05 · How it differs from RPA and similar tools
Engineering-wise, ClawTouch is a desktop execution layer. It's fundamentally different from software emulation, traditional RPA, and browser-extension automation — both in how it runs and in what it can be used for:
| Dimension | Software emulation (AutoHotkey / PyAutoGUI) | Traditional RPA (API / DOM-driven) | Browser-extension automation | ClawTouch (hardware-level) |
|---|---|---|---|---|
| Execution layer | Kernel-level input injection / OS APIs | Public APIs / DOM operations | Limited to what extensions can do | Physical output from a USB HID device |
| Where it works | Single-machine scripting | Systems that expose APIs | Inside the browser | Any Windows desktop application |
| Resilience to UI changes | Weak when coordinates are hard-coded | Weak (breaks when APIs or DOMs change) | Medium (DOM-dependent) | Strong (vision-based perception fills the gaps) |
| OS-level input path | Software emulation — not the path a human takes | Doesn't touch the OS input layer | Doesn't touch the OS input layer | The same path a real keyboard would take |
ClawTouch isn't here to replace RPA or browser-extension automation. It fills the gap they leave: any Windows desktop application, still working after a UI redesign.
06 · Runtime environment
| Item | Requirement |
|---|---|
| Operating system | Windows 10 / 11 (x64) |
| Privileges | No admin rights needed; no process injection; no need to disable antivirus |
| Hardware | One free USB port |
| Memory | 8 GB minimum, 16 GB recommended |
| Network | Outbound access for LLM API calls plus lightweight heartbeats to our backend (not required for offline deployments) |
| Browser support | The Sensor extension works in Chrome, Edge, Firefox, and other mainstream browsers |
| Display | Adapts automatically to multi-monitor setups and arbitrary DPI / scaling ratios |
ClawTouch doesn't rely on system-level hooks, kernel drivers, virtual display adapters, or custom input methods. Cross-environment compatibility is handled at the HID layer — because HID is a standard OS interface, behaviour stays consistent across Windows versions and hardware configurations.
07 · AI models & integrations
Built-in AI model
The enterprise package ships with our own built-in models, covering both task planning and desktop UI recognition. There's no API key to provision and no separate usage allowance to buy — every device subscription includes a generous monthly quota.
Bring your own LLM (optional)
You can also point ClawTouch at your own LLM service — whether that's a cloud provider you already pay for or an open-source model running on your own infrastructure. The desktop client calls it directly; our side stays out of the loop and doesn't see or store the requests and responses.
API / webhook integration (custom add-on)

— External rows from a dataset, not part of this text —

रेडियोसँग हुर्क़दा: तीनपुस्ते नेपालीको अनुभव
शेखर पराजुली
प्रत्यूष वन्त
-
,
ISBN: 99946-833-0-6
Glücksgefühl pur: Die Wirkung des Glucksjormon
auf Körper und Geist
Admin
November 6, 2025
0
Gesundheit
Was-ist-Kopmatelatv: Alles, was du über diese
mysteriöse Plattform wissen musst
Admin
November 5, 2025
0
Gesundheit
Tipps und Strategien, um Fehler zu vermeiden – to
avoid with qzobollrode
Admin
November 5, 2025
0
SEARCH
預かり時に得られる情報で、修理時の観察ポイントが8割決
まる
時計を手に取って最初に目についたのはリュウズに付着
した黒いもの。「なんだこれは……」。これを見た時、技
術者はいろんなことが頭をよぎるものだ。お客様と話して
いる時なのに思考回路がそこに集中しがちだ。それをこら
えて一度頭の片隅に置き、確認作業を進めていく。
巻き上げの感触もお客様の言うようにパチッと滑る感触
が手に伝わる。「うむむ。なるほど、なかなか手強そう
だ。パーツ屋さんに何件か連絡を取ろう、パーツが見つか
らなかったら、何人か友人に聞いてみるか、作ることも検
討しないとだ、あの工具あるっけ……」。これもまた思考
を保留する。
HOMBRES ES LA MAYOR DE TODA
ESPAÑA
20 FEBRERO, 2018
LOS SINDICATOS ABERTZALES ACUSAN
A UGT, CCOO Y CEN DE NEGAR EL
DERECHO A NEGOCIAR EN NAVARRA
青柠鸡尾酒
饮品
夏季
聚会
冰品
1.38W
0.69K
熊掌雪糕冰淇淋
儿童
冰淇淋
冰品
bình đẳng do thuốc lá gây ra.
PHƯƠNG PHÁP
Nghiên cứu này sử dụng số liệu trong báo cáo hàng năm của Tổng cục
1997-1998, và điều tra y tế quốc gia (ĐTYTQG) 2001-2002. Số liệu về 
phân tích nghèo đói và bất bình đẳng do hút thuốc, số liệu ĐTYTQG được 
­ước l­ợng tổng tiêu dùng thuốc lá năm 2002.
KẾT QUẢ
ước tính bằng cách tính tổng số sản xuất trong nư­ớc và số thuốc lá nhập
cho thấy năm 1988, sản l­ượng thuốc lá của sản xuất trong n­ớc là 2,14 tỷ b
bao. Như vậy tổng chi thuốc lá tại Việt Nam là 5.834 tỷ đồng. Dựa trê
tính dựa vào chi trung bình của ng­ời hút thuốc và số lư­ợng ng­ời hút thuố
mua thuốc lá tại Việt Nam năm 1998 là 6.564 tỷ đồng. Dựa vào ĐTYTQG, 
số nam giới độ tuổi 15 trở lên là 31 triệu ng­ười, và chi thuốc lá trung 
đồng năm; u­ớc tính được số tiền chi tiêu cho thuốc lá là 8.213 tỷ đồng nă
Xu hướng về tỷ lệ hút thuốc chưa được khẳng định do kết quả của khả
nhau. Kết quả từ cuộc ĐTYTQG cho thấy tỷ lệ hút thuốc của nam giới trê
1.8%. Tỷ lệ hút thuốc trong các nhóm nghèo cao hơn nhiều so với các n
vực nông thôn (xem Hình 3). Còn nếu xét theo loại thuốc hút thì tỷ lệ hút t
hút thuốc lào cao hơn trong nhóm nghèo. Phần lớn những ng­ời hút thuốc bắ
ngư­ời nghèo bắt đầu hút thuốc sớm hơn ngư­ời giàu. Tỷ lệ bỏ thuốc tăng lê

For customers that want to wire ClawTouch into existing CRM, ticketing, or OA systems, we offer custom integrations — both directions, so operational data can flow into your systems and your systems can trigger ClawTouch tasks. The exact shape depends on what you already have.
Custom-trained models (custom add-on)
If you have proprietary data and want differentiated results, we can fine-tune a model on your own data and hand you exclusive weights as an alternative to the built-in model. See Deployment modes & private deployment.